You have broken up with your boyfriend. You now go out with men who, instead of whispering »I love you,» shout: »Do it to me, baby.» This is good for your writing.

Sooner or later you have a finished manuscript more or less. People look at it in a vaguely troubled sort of way and say, »I’ll bet becoming a writer was always a fantasy of yours, wasn’t it?» Your lips dry to salt. Say that of all the fantasies possible in the world, you can’t imagine being a writer even making the top 20. Tell them you were going to be a child psychology major. »I bet,» they always sigh, »you’d be great with kids.» Scowl fiercely. Tell them you’re a walking blade.

Quit classes.

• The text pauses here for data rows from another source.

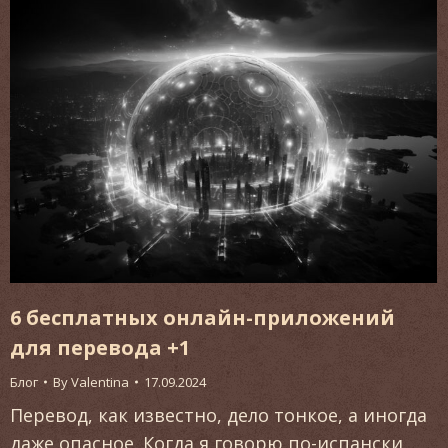
6 бесплатных онлайн-приложений
для перевода +1
Блог
By
Valentina
17.09.2024
Перевод, как известно, дело тонкое, а иногда
даже опасное. Когда я говорю по-испански,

Quit jobs. Cash in old savings bonds. Now you have time like warts on your hands. Slowly copy all of your friends’ addresses into a new address book.

Vacuum. Chew cough drops. Keep a folder full of fragments.

An eyelid darkening sideways.

World as conspiracy.

Possible plot? A woman gets on a bus.

Suppose you threw a love affair and nobody came.

At home drink a lot of coffee. At Howard Johnson’s order the cole slaw. Consider how it looks like the soggy confetti of a map: where you’ve been, where you’re going – »You Are Here,» says the red star on the back of the menu.

Occasionally a date with a face blank as a sheet of paper asks you whether writers often become discouraged. Say that sometimes they do and sometimes they do. Say it’s a lot like having polio.

»Interesting,» smiles your date, and then he looks down at his arm hairs and starts to smooth them, all, always, in the same direction.